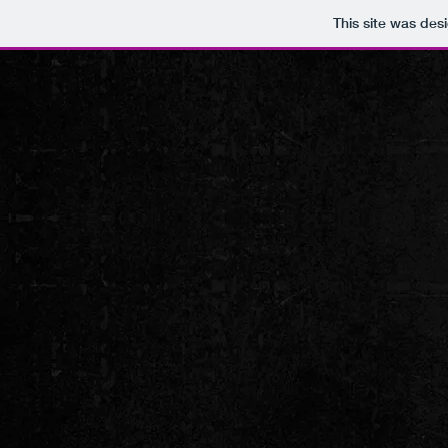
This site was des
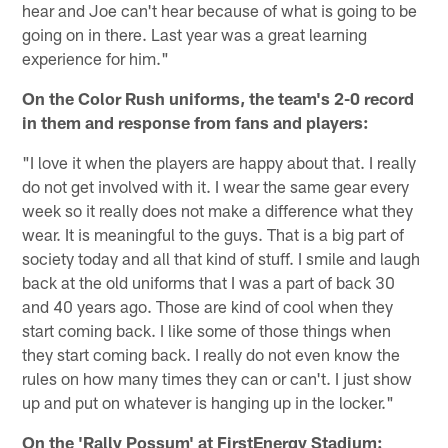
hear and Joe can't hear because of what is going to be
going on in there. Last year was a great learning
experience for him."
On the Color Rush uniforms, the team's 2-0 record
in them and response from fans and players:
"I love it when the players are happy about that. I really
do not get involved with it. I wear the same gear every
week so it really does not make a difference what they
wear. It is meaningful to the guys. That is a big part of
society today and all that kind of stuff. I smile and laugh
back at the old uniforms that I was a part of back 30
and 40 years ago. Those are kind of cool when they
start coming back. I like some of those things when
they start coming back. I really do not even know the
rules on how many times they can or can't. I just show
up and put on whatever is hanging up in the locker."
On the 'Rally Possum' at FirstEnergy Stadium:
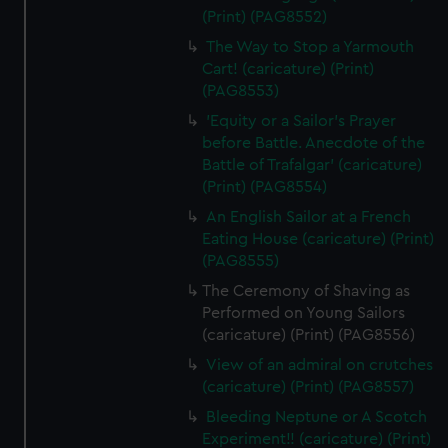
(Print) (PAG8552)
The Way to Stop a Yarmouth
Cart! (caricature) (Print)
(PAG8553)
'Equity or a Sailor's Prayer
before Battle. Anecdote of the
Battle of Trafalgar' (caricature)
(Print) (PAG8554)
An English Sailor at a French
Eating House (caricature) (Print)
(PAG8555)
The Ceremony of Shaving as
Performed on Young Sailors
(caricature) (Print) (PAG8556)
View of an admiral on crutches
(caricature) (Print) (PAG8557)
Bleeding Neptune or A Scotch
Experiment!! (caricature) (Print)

___

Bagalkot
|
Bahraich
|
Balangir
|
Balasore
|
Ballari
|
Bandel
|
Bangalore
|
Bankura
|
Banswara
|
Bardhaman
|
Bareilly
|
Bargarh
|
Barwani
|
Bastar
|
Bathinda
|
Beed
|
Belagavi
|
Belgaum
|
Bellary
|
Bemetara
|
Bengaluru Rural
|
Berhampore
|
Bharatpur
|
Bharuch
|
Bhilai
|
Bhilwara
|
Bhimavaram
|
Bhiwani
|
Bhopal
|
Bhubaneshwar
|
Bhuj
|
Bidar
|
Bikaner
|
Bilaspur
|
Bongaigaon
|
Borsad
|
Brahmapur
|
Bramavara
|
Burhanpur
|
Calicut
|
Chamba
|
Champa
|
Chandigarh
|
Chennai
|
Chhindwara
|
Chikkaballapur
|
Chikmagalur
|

___

Task directions:
Would you count the lines in the entries that hold "wear" and reply with only the count?

Task answer:
2